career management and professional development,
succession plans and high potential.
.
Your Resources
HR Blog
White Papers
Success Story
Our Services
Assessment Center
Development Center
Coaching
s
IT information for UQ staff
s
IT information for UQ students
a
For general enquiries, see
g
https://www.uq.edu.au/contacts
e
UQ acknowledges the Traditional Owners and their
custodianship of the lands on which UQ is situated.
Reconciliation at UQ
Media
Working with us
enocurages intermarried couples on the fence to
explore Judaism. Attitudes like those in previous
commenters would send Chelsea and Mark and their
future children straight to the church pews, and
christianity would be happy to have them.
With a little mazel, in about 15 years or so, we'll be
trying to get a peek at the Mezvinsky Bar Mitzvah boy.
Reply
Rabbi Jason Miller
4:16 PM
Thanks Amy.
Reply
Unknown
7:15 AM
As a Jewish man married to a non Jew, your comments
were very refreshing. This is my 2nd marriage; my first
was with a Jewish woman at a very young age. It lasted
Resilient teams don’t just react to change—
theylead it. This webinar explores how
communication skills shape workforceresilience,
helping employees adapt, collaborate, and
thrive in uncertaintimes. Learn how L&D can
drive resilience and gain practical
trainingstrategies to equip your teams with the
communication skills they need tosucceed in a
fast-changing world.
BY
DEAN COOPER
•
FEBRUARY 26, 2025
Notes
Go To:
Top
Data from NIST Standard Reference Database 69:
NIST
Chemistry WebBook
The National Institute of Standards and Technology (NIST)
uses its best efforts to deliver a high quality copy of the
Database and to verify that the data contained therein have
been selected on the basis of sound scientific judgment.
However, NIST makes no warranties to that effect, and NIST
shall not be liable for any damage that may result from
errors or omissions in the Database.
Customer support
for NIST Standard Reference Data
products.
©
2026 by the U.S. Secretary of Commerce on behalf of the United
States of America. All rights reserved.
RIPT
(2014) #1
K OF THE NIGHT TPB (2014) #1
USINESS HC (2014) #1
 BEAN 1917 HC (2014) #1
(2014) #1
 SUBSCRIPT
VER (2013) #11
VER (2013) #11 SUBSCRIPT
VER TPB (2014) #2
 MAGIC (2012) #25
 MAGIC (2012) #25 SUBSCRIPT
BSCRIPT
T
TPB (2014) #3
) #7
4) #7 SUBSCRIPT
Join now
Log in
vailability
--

==================================================

For the string "MAGIC", return every line of the data where it appears.

 MAGIC (2012) #25
 MAGIC (2012) #25 SUBSCRIPT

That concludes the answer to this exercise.